There are many reasons that colleges and universities should consider unbundling their course catalogs: the great resignation, the impending retirement of baby boomers, and the growing skills gap, to name a few. These factors are leaving large gaps in the job market and causing employers to increasingly seek new, skilled workers. In response, many employees are pursuing flexible education experiences that will give them the skills to succeed in those open roles. For higher education institutions, this presents an opportunity to address a decade-long enrollment decline that shows little sign of abating; they can offer education options for a new type of learner: the jobseeker.
One institution, Southeastern University, is finding ways to support this new student, the jobseeker, by unbundling its course catalog, making education more accessible to a wider net of learners. Jenzabar’s Mark Gradolf sat down with Neal Dyer, Chief Technology Officer at Southeastern University, to discuss this innovative endeavor.

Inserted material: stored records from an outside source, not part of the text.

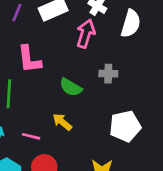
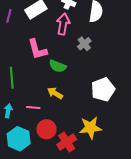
pink L-shape: (29, 59) -> (37, 49), moved
gray cross: (108, 74) -> (84, 44), moved, turned -32

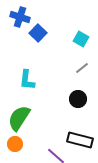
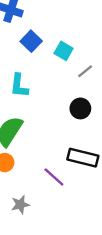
blue square: (38, 33) -> (31, 41), moved
cyan square: (81, 39) -> (64, 51), moved

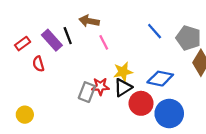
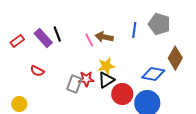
brown arrow: (89, 21) -> (104, 37), moved
blue line: (155, 31) -> (134, 30), turned 49
gray pentagon: (188, 38) -> (159, 24), moved
red semicircle: (38, 64) -> (37, 71), moved, turned -48
blue diamond: (160, 79) -> (153, 74), moved

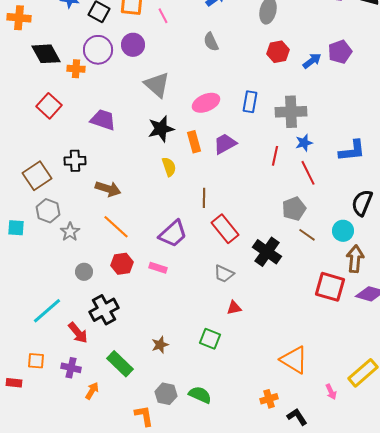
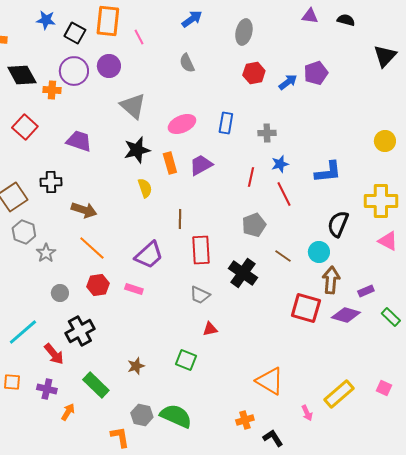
gray cross: (291, 112) -> (267, 133), size x0.6
gray pentagon: (294, 209) -> (254, 225), moved
red rectangle: (225, 229) -> (201, 250), turned 36
green semicircle: (200, 395) -> (176, 416), size x1.4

What Does It Mean to Unbundle Education?
Unbundling education means liberating classes from traditional degree programs and offering them a la carte to learners (either enrolled or unenrolled), thereby allowing individuals to chart their own educational path.
For universities, unbundling their course catalog and offering a la carte classes allows them to draw new learners to campus and meet both national and local community needs. Students now have access to flexible, affordable education. They’re further empowered to take charge of their educational journeys, skill up as required by their careers, and become lifelong learners and earners.
Realizing and Meeting a Need in the Marketplace
Southeastern University started its unbundling journey a decade ago. As a Christian institution, Southeastern had begun partnering with local churches and offering their interns the opportunity to earn college credit. As these partnerships evolved, Southeastern discovered that, while community needs varied based on the location of the church, there was a universal need for certificate programs. So, the university began to offer them.
In recent years, the demand for skills-based learning has grown. Southeastern has noted this growth and expanded its offerings to include technology bootcamps and a racial reconciliation studies certificate.
The Role Technology Plays in Unbundling Courses
In higher education, enrollments are trending downward, and, in the business world, skills-based hiring is on the rise. Unbundling course catalogs and offering off-base courses and certificate programs seems like an obvious way to provide opportunities for skills-based learning and entice students to campus. So why aren’t all institutions on board? For one thing, the process can be complicated if institutions don’t have the right mindset in place. Unbundling courses requires higher education institutions to relinquish control of academic programming and allow students to dictate their own course of study.
Another consideration is technology: Unbundling a course catalog also requires implementing technology that would allow institutions to offer these courses in a more flexible, modern way. Many legacy student information systems don’t allow for dynamic course offerings and make it difficult for unenrolled learners to sign up for classes.
The good news is that, as demand for these types of courses grows, technology is keeping pace. Colleges and universities can leverage modern tools that make it easy for students to enroll in and pay for unbundled courses.